Big money is to be had when it comes to anything collectable directly associated with global sporting superstars. Lionel Messi’s six World Cup match-worn shirts from 2022, took $7.8 million at auction in December 2023, while Diego Maradona’s Hand of God jersey sold for $9.3 million in 2022. Tennis memorabilia linked to Nadal and Federer is already reaching the $100,000 mark – so start collecting Sinner and Alcaraz shirts and racquets now if you can manage to get your hands on them courtside.

It promises to be a wonderful summer!

What are the strangest lots to come up for auction in the weird and wonderful world of antiques?

What’s the strangest thing you have ever seen at auction? I was asked the other day. A good question, but difficult to answer after several decades in the job.

Thinking back, though, several items stand out – not necessarily ones that passed through my hands, but nevertheless memorable.

The New Patent Exploding Trench was one. A Great War toy produced briefly by Britains, it involved a wooden and fabric trench loaded with six lead riflemen of the Gloucestershire Regiment. When hit, a specially placed flagstaff set off a cap, which made a loud report, shaking the trench and “killing” the soldiers. Why a British factory should have put British soldiers rather than the enemy in the trench is anyone’s guess, but it was a marketing disaster, and the toy was soon withdrawn. The result? A rare collectable that has made a decent four-figure sum in the two or three times it has appeared at auction over the past 20 years.

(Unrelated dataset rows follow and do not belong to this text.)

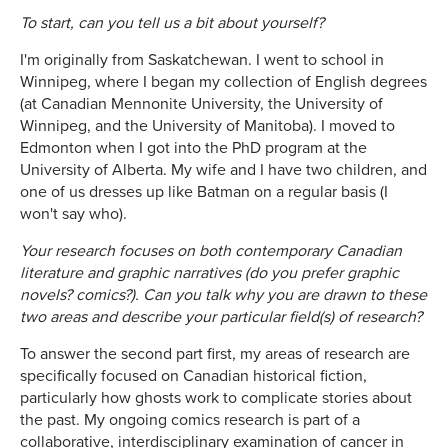
To start, can you tell us a bit about yourself?
I'm originally from Saskatchewan. I went to school in
Winnipeg, where I began my collection of English degrees
(at Canadian Mennonite University, the University of
Winnipeg, and the University of Manitoba). I moved to
Edmonton when I got into the PhD program at the
University of Alberta. My wife and I have two children, and
one of us dresses up like Batman on a regular basis (I
won't say who).
Your research focuses on both contemporary Canadian
literature and graphic narratives (do you prefer graphic
novels? comics?). Can you talk why you are drawn to these
two areas and describe your particular field(s) of research?
To answer the second part first, my areas of research are
specifically focused on Canadian historical fiction,
particularly how ghosts work to complicate stories about
the past. My ongoing comics research is part of a
collaborative, interdisciplinary examination of cancer in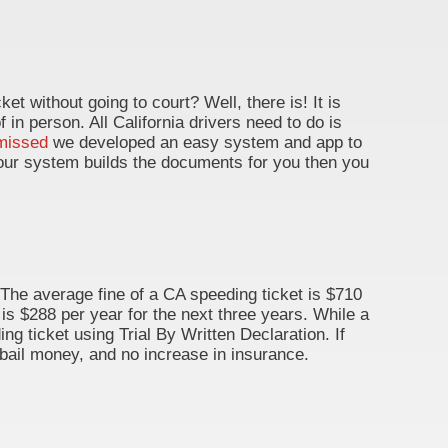
ket without going to court? Well, there is! It is
of in person. All California drivers need to do is
missed
we developed an easy system and app to
d, our system builds the documents for you then you
 The average fine of a CA speeding ticket is $710
 is $288 per year for the next three years. While a
ng ticket using Trial By Written Declaration. If
 bail money, and no increase in insurance.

Perhaps the most chilling thing I have seen was not at auction but at a restoration firm. What looked like a framed piece of parchment turned out to be a collection of tattoos cut from the bodies of French soldiers in the field of Waterloo. Now who would want to buy that?

Almost as chilling – and certainly intriguing – is the Fiji Mermaid. This has its origins among Japanese fishermen, who sewed parts of different animals together to create chimera – in this case the head and arms of a monkey sewn to the body and tail of a fish.

They first came to Western notice after the captain of an American ship, thinking it a real creature, bought one from Japanese sailors in the early 19th century for thousands of dollars. The great American showman PT Barnum displayed it as a curiosity in the 1840s.

As a trip to Wikipedia will attest, Barnum understood how to generate publicity, writing to the newspapers under various pseudonyms on the subject of the Fiji Mermaid and creating a ruse whereby his associate booked into a Philadelphia hotel, secretly showing the creature to the manager, who then insisted on spreading the word and staging a display to a select audience, including journalists.

Probably destroyed in a fire around 20 years later, by then the legend had caught on and many copies were made. Look it up on Google images and see one for yourself.

Each example is usually named after the town in whose museum it now rests.